Slow-Cooked Organic Beef Shin With Root Veg
"This deeply nourishing meal is full of essential protein, fibre, vitamins and minerals. The slow cooking makes it easy to digest and absorb, while the bone broth contains glycine, which is healing for the gut. This is a versatile dish — you can also add other root vegetables such as swede or potatoes, depending on what you have in the fridge," says nutritional therapist Alexa Mullane.
Serves
2
Cook Time
Dietary
Gluten-Free
Dairy-Free
Ingredients
- 500g organic, grass-fed beef shin or stewing beef
- 2 carrots, chopped
- 1 parsnip, chopped
- 1 onion, diced
- 2 garlic cloves, smashed
- 1 tbsp tomato paste
- 500ml homemade bone broth or filtered water
- 1 tbsp fresh thyme leaves (or 1 tsp dried)
- Salt & black pepper
Method
- In a heavy pan or casserole dish, heat a splash of olive oil. Brown beef on all sides, then remove and set aside.

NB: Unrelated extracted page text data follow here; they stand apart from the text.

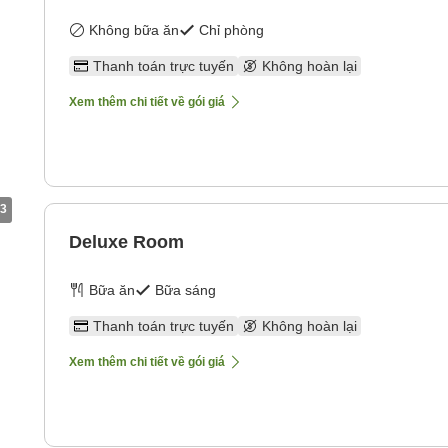
Không bữa ăn
Chỉ phòng
Thanh toán trực tuyến
Không hoàn lại
Xem thêm chi tiết về gói giá
3
Deluxe Room
Bữa ăn
Bữa sáng
Thanh toán trực tuyến
Không hoàn lại
Xem thêm chi tiết về gói giá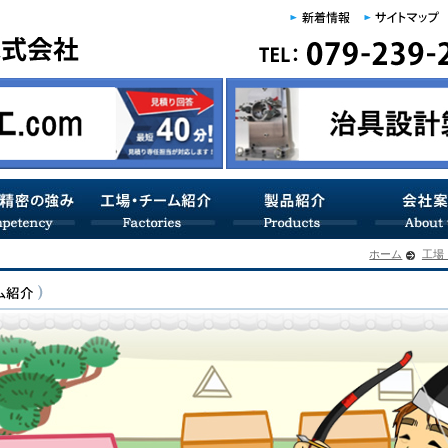
ホーム
工場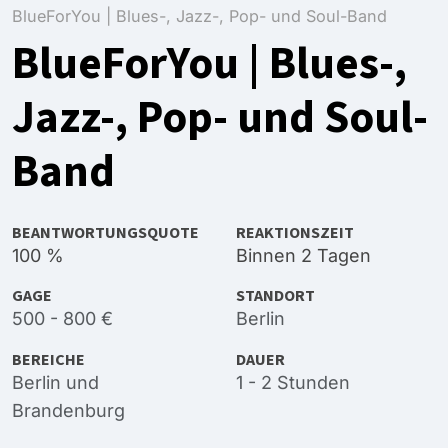
BlueForYou | Blues-, Jazz-, Pop- und Soul-Band
BlueForYou | Blues-,
Jazz-, Pop- und Soul-
Band
BEANTWORTUNGSQUOTE
REAKTIONSZEIT
100 %
Binnen 2 Tagen
GAGE
STANDORT
500 - 800 €
Berlin
BEREICHE
DAUER
Berlin
und
1 - 2 Stunden
Brandenburg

- Add onion and garlic to the same pan; cook for 2–3 minutes until softened.
- Stir in tomato paste and cook for another minute.
- Return beef to the pan, add carrots, parsnip, broth and thyme. Season generously.
- Cover and cook on the stovetop over very low heat, or in the oven at 150°C, for about 3 hours, until the beef is tender and falling apart.